Two long years after the pandemic began, it appears that the political consensus on school closures and pandemic restrictions on children is shifting. After all, the data are increasingly in: children infected with COVID are at very low risk of severe illness or death, lower than their risk from the seasonal flu, even before vaccination; schools have not been shown to increase transmission but rather just reflect what is happening in the broader community; and there is still no conclusive evidence that forcing kids to wear masks all day actually helps to reduce COVID spread.

In Canada, journalists are finally, tentatively beginning to ask questions about the forced masking of kids, while in the United States, left-of-centre publications like The Atlantic, The New York Times, and The Washington Post are already pushing for reduced restrictions. On the other hand, we have lots of evidence that the closures and restrictions have harmed kids: academic achievement and physical activity are down, eating disorders, anxiety, and childhood obesity are up.

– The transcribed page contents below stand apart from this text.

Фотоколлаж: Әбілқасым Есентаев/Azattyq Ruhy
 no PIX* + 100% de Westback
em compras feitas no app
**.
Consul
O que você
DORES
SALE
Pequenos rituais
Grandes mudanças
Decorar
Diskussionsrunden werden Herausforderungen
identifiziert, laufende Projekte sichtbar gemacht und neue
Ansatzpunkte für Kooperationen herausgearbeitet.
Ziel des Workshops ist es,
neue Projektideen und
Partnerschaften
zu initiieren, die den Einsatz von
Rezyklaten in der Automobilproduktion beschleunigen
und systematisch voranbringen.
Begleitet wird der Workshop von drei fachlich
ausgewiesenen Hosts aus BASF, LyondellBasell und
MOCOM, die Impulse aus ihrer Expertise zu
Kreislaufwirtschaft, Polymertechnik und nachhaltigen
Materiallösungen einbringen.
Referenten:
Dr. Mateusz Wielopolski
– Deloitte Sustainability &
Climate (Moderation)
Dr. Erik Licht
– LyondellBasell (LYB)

Each day, there is more evidence suggesting that while the initial few weeks of school closures were perhaps justified as a precautionary measure, normal life for kids was quite safe pretty well the whole time and that it’s certainly safe for them now that pediatric vaccines are widely available and the vast majority of adults are vaccinated. 

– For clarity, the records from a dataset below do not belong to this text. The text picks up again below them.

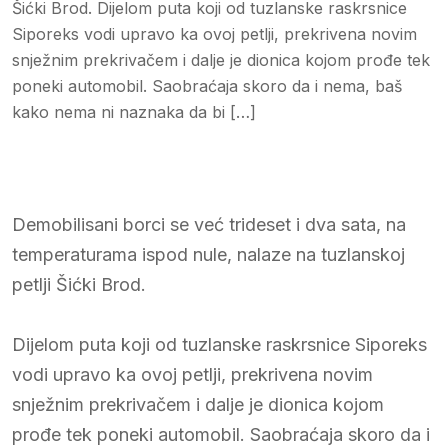
Šićki Brod. Dijelom puta koji od tuzlanske raskrsnice
Siporeks vodi upravo ka ovoj petlji, prekrivena novim
snježnim prekrivačem i dalje je dionica kojom prođe tek
poneki automobil. Saobraćaja skoro da i nema, baš
kako nema ni naznaka da bi […]
Demobilisani borci se već trideset i dva sata, na
temperaturama ispod nule, nalaze na tuzlanskoj
petlji Šićki Brod.
Dijelom puta koji od tuzlanske raskrsnice Siporeks
vodi upravo ka ovoj petlji, prekrivena novim
snježnim prekrivačem i dalje je dionica kojom
prođe tek poneki automobil. Saobraćaja skoro da i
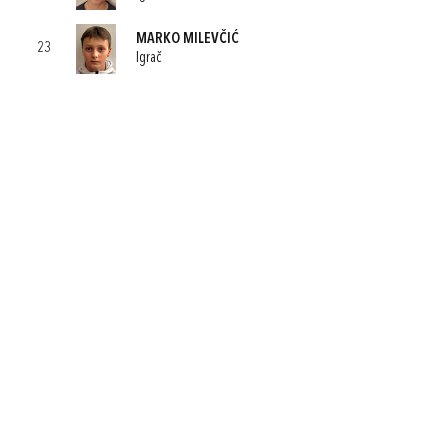
MARKO MILEVČIĆ
23
Igrač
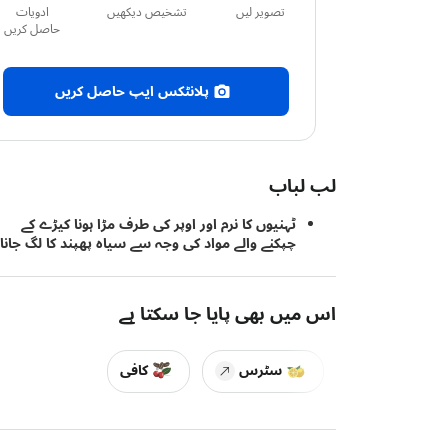
تصویر لیں
تشخیص دیکھیں
ادویات
حاصل کریں
پلانٹکس ایپ حاصل کریں
لب لباب
ٹہنیوں کا نرم اور اوپر کی طرف مڑا ہونا کیڑے کے
چپکنے والے مواد کی وجہ سے سیاہ پھپند کا لگ جانا۔
اس میں بھی پایا جا سکتا ہے
سٹرس
کافی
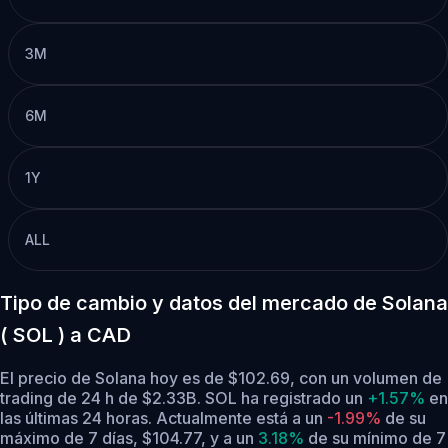
3M
6M
1Y
ALL
Tipo de cambio y datos del mercado de Solana
( SOL ) a CAD
El precio de Solana hoy es de $102.69, con un volumen de
trading de 24 h de $2.33B. SOL ha registrado un
+1.57%
en
las últimas 24 horas.
Actualmente está a un
-1.99%
de su
máximo de 7 días, $104.77,
y a un
3.18%
de su mínimo de 7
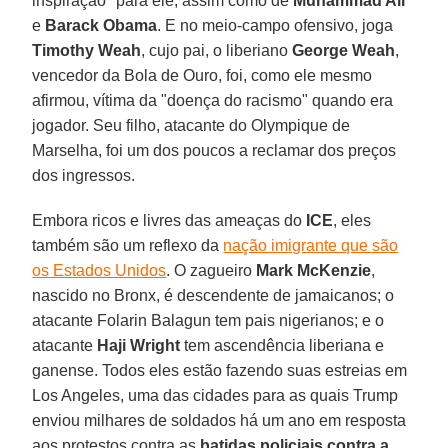
inspiração" para ele, assim como de
Muhammad Ali
e
Barack Obama
. E no meio-campo ofensivo, joga
Timothy Weah
, cujo pai, o liberiano
George Weah
,
vencedor da Bola de Ouro, foi, como ele mesmo
afirmou, vítima da "doença do racismo" quando era
jogador. Seu filho, atacante do Olympique de
Marselha, foi um dos poucos a reclamar dos preços
dos ingressos.
Embora ricos e livres das ameaças do
ICE
, eles
também são um reflexo da
nação imigrante que são
os Estados Unidos
. O zagueiro
Mark McKenzie
,
nascido no Bronx, é descendente de jamaicanos; o
atacante Folarin Balagun tem pais nigerianos; e o
atacante
Haji Wright
tem ascendência liberiana e
ganense. Todos eles estão fazendo suas estreias em
Los Angeles, uma das cidades para as quais Trump
enviou milhares de soldados há um ano em resposta
aos protestos contra as
batidas policiais contra a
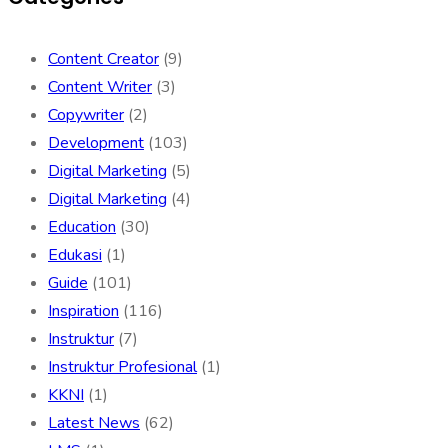
Content Creator
(9)
Content Writer
(3)
Copywriter
(2)
Development
(103)
Digital Marketing
(5)
Digital Marketing
(4)
Education
(30)
Edukasi
(1)
Guide
(101)
Inspiration
(116)
Instruktur
(7)
Instruktur Profesional
(1)
KKNI
(1)
Latest News
(62)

But this essay is not really written to convince those who believe that school closures, mask mandates for young children, and other disruptions to normal school life were all good choices that were always justified and continue to be worthwhile tools. I think the argument there is being won, and that we will look back on the decisions we made about kids during this time with considerable regret. This essay is written for those who are already looking back on those decisions with regret, but who aren’t sure what lessons we should take away from this time. I worry we will—too slowly—return to some form of normalcy in our schools, but the tired modes of thinking and decision-making that caused such harm to kids during the pandemic will remain too influential. So this is the time to think about our education system, to learn why we were so risk-averse when it came to COVID but so reckless when it came to other harms, and then apply that knowledge to improve it.

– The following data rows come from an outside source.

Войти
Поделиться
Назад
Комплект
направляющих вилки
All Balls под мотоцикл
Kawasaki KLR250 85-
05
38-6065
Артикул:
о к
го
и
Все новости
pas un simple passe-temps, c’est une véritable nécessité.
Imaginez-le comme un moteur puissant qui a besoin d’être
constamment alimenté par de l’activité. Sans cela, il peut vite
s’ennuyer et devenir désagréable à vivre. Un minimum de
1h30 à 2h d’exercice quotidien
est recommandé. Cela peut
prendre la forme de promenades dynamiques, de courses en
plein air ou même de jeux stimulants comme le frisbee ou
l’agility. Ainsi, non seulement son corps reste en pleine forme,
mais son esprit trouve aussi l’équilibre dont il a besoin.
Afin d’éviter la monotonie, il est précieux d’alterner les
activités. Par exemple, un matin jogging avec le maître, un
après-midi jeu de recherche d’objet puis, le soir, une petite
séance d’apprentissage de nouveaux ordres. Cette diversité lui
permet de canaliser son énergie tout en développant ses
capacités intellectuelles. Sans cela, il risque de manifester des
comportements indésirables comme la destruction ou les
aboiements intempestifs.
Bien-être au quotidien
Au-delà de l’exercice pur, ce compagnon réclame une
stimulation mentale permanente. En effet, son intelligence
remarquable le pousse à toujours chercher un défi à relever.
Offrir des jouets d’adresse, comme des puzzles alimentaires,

One problem with the response to COVID in schools has been the outsized influence of teachers’ unions, who have repeatedly failed to prioritize the learning and mental health needs of children over the misplaced anxieties of adults. At every stage, unions advocated longer and more frequent school closures, increased restrictions on children, and decreased responsibilities for teachers. The unions had a moving target approach. They would claim they were in favour of in-person schooling, but not until it was safe, and according to them, it was never safe: not with distancing, not with masking, not with increased ventilation, and not with widely-available rapid tests. No matter what governments did, and no matter what evidence they produced about safety, schools were never safe enough to satisfy the unions, even as the evidence came in that they were among the safest places that kids could be.

As a teacher, this bothered me. I thought our profession was all about helping kids learn and promoting their wellbeing, not protecting ourselves from what are, for the vaccinated, the normal risks of everyday life. Teachers’ unions should have pushed for and modeled a responsible attitude to prioritize kids’ overall wellbeing. They did the opposite, which makes me think they should have considerably less influence in the future of our schools. 

Practically speaking, that means policymakers should find more ways to limit the political influence of teachers’ unions, including by limiting their spending in provincial elections and even allowing teachers to opt-out of union membership through a right-to-work system. The Ford government in Ontario, which has faced some of the best-funded and most intractable, if occasionally ridiculous, opposition from teachers’ unions, has shown some backbone when confronting the teachers’ unions already. They should continue if re-elected. 

But the outsized influence of the teachers’ unions on school closures and restrictions reveals a broader problem with how most Canadians think about education. We’ve somehow come to believe that politicians, rather than parents, should make all of the important decisions. Of course, in a pandemic, those politicians are guided by public health officials, but they’re also guided, if we’re honest, by polling data, political considerations, and the loudest voices in teacher’s unions and the media. It’s an odd dynamic: Doug Ford or John Horgan or Francois Legault making decisions that immediately affect millions of kids in the most tangible ways, while their parents are allowed to, perhaps, send an email if they disagree. It seems an unbalanced and poorly informed way to make decisions about kids’ educations. After all, the needs of millions of children will vary, and the people who know their needs best—their parents—are not really in control. 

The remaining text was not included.